The device descriptor struct xxx_softc is allocated by the system before calling the probe routine. If the probe routine returns an error the descriptor will be automatically deallocated by the system. So if a probing error occurs the driver must make sure that all the resources it used during probe are deallocated and that nothing keeps the descriptor from being safely deallocated. If the probe completes successfully the descriptor will be preserved by the system and later passed to the routine xxx_isa_attach(). If a driver returns a negative value it can not be sure that it will have the highest priority and its attach routine will be called. So in this case it also must release all the resources before returning and if necessary allocate them again in the attach routine. When xxx_isa_probe() returns 0 releasing the resources before returning is also a good idea and a well-behaved driver should do so. But in cases where there is some problem with releasing the resources the driver is allowed to keep resources between returning 0 from the probe routine and execution of the attach routine.

A typical probe routine starts with getting the device descriptor and unit:

         struct xxx_softc *sc = device_get_softc(dev);
          int unit = device_get_unit(dev);
          int pnperror;
          int error = 0;

          sc->dev = dev; /* link it back */
          sc->unit = unit;        

Then check for the PnP devices. The check is carried out by a table containing the list of PnP IDs supported by this driver and human-readable descriptions of the device models corresponding to these IDs.

        pnperror=ISA_PNP_PROBE(device_get_parent(dev), dev,
        xxx_pnp_ids); if(pnperror == ENXIO) return ENXIO;

The logic of ISA_PNP_PROBE is the following: If this card (device unit) was not detected as PnP then ENOENT will be returned. If it was detected as PnP but its detected ID does not match any of the IDs in the table then ENXIO is returned. Finally, if it has PnP support and it matches on of the IDs in the table, 0 is returned and the appropriate description from the table is set by device_set_desc().

If a driver supports only PnP devices then the condition would look like:

          if(pnperror != 0)
              return pnperror;        

No special treatment is required for the drivers which do not support PnP because they pass an empty PnP ID table and will always get ENXIO if called on a PnP card.

The probe routine normally needs at least some minimal set of resources, such as I/O port number to find the card and probe it. Depending on the hardware the driver may be able to discover the other necessary resources automatically. The PnP devices have all the resources pre-set by the PnP subsystem, so the driver does not need to discover them by itself.

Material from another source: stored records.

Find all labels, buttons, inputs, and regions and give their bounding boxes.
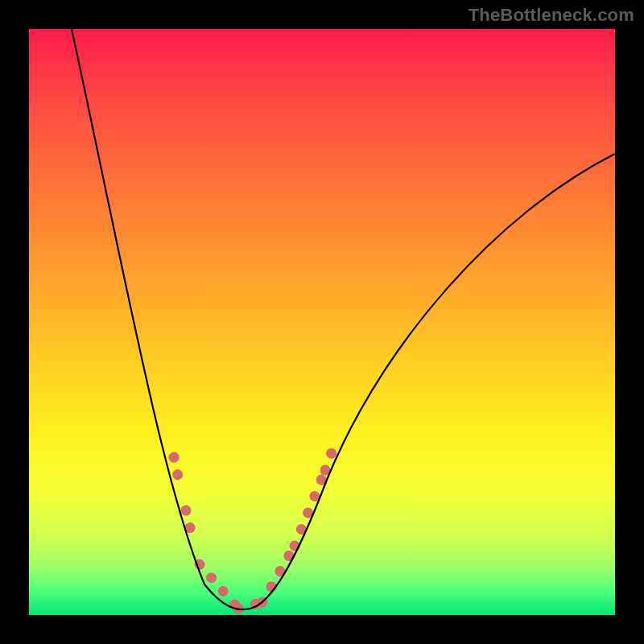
highlight-segment (174, 457, 179, 480)
bottleneck-curve (72, 29, 615, 609)
highlight-segment (325, 440, 336, 470)
highlight-segment (295, 470, 325, 546)
curve-svg (29, 29, 615, 615)
watermark-text: TheBottleneck.com (469, 5, 634, 26)
plot-area (29, 29, 615, 615)
highlight-layer (174, 440, 336, 609)
chart-frame: TheBottleneck.com (0, 0, 644, 644)
highlight-segment (186, 510, 194, 544)
highlight-segment (262, 546, 295, 602)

Typically the minimal information required to get access to the device is the I/O port number. Then some devices allow to get the rest of information from the device configuration registers (though not all devices do that). So first we try to get the port start value:

 sc->port0 = bus_get_resource_start(dev,
        SYS_RES_IOPORT, 0 /*rid*/); if(sc->port0 == 0) return ENXIO;

The base port address is saved in the structure softc for future use. If it will be used very often then calling the resource function each time would be prohibitively slow. If we do not get a port we just return an error. Some device drivers can instead be clever and try to probe all the possible ports, like this:

          /* table of all possible base I/O port addresses for this device */
          static struct xxx_allports {
              u_short port; /* port address */
              short used; /* flag: if this port is already used by some unit */
          } xxx_allports = {
              { 0x300, 0 },
              { 0x320, 0 },
              { 0x340, 0 },
              { 0, 0 } /* end of table */

          int port, i;

          port =  bus_get_resource_start(dev, SYS_RES_IOPORT, 0 /*rid*/);
          if(port !=0 ) {
              for(i=0; xxx_allports[i].port!=0; i++) {
                  if(xxx_allports[i].used || xxx_allports[i].port != port)

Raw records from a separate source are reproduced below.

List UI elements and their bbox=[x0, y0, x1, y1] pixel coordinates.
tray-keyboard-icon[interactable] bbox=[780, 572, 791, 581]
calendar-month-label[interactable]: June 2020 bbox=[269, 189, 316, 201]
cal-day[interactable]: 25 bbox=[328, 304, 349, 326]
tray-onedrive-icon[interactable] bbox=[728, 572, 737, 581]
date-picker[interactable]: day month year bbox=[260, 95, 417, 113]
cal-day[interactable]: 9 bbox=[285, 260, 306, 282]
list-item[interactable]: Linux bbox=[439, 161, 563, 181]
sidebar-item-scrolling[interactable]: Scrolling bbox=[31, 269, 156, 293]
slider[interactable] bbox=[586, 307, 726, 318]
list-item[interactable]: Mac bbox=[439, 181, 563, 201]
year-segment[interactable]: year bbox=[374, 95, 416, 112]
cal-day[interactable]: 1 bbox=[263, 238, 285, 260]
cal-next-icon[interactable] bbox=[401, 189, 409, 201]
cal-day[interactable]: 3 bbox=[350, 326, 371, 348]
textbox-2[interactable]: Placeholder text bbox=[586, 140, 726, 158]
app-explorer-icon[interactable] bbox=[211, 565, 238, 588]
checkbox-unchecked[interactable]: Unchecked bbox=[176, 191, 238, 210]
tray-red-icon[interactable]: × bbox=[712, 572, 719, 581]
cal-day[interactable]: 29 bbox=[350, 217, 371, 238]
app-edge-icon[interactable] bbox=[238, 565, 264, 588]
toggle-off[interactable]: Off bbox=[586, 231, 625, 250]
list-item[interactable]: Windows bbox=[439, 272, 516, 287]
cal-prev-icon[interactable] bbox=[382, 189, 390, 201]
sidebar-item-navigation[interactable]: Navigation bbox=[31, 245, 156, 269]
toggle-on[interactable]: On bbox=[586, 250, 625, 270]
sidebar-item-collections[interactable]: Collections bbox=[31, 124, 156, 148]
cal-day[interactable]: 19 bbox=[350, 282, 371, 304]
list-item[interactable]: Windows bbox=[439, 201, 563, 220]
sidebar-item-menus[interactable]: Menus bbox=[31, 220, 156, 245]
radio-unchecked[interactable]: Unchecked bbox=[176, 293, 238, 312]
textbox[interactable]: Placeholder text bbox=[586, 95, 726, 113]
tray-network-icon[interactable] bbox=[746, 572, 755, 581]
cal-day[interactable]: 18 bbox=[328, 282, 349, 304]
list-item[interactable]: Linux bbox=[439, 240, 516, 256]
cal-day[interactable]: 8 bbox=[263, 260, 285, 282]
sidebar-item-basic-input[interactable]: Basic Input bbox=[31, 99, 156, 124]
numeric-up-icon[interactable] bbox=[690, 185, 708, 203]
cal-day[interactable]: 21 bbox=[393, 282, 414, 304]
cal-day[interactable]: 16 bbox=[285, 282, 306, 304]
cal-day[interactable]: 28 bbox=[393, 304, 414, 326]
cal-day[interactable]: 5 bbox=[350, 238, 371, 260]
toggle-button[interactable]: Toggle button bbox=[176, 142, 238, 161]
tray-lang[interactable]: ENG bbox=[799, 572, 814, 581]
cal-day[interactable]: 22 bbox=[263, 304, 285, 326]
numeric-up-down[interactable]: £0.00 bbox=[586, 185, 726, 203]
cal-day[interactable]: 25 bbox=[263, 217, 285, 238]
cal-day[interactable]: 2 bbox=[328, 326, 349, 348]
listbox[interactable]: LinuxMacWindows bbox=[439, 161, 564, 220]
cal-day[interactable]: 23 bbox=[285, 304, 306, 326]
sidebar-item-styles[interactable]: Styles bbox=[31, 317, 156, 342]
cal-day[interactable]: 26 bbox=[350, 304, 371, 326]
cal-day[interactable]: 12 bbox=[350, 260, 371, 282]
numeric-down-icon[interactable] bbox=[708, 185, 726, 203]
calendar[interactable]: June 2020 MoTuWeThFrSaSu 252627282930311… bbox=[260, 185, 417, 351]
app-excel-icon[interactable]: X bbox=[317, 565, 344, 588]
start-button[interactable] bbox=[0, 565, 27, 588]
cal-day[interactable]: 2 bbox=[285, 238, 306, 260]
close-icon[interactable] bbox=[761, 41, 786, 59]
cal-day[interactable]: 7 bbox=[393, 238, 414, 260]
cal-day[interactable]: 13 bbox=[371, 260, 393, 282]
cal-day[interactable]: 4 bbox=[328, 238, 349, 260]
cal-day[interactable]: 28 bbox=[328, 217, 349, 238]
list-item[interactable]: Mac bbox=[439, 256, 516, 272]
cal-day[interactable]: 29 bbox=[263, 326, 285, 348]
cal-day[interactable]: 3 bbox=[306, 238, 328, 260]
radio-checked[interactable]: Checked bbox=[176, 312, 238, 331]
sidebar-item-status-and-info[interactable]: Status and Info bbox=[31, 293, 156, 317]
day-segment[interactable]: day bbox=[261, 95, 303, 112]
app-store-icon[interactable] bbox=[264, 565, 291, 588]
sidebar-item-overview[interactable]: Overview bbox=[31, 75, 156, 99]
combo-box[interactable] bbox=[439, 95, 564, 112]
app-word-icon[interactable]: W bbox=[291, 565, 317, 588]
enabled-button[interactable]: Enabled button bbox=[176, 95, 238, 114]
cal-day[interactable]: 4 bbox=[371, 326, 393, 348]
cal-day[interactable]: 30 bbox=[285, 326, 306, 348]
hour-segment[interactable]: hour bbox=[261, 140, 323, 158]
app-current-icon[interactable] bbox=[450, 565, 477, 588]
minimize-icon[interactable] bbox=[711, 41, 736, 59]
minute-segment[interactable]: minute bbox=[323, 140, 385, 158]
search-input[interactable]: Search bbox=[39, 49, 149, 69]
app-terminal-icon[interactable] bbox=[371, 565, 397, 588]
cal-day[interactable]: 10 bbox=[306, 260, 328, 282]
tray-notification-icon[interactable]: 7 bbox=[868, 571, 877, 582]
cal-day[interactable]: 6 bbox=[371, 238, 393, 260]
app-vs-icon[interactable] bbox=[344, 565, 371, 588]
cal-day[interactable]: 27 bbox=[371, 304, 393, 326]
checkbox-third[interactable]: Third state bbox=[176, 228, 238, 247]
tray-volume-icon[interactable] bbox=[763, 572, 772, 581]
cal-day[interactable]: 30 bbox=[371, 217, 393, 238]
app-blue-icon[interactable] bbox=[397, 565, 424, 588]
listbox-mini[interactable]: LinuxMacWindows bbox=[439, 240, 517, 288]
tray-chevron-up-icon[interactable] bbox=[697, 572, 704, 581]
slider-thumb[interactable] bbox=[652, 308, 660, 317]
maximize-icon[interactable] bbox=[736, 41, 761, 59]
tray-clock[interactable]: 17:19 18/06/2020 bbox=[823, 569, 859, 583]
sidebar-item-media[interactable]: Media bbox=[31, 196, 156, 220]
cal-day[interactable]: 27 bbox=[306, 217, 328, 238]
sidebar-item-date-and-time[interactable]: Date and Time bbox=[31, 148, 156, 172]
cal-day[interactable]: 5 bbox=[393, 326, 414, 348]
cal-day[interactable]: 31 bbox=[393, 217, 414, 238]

                  /* found it */
                  xxx_allports[i].used = 1;
                  /* do probe on a known port */
                  return xxx_really_probe(dev, port);
              return ENXIO; /* port is unknown or already used */

          /* we get here only if we need to guess the port */
          for(i=0; xxx_allports[i].port!=0; i++) {

              /* mark as used - even if we find nothing at this port
               * at least we won't probe it in future
               xxx_allports[i].used = 1;

              error = xxx_really_probe(dev, xxx_allports[i].port);
              if(error == 0) /* found a device at that port */
                  return 0;
          /* probed all possible addresses, none worked */
          return ENXIO;

Of course, normally the driver's identify() routine should be used for such things. But there may be one valid reason why it may be better to be done in probe(): if this probe would drive some other sensitive device crazy. The probe routines are ordered with consideration of the sensitive flag: the sensitive devices get probed first and the rest of the devices later. But the identify() routines are called before any probes, so they show no respect to the sensitive devices and may upset them.

Now, after we got the starting port we need to set the port count (except for PnP devices) because the kernel does not have this information in the configuration file.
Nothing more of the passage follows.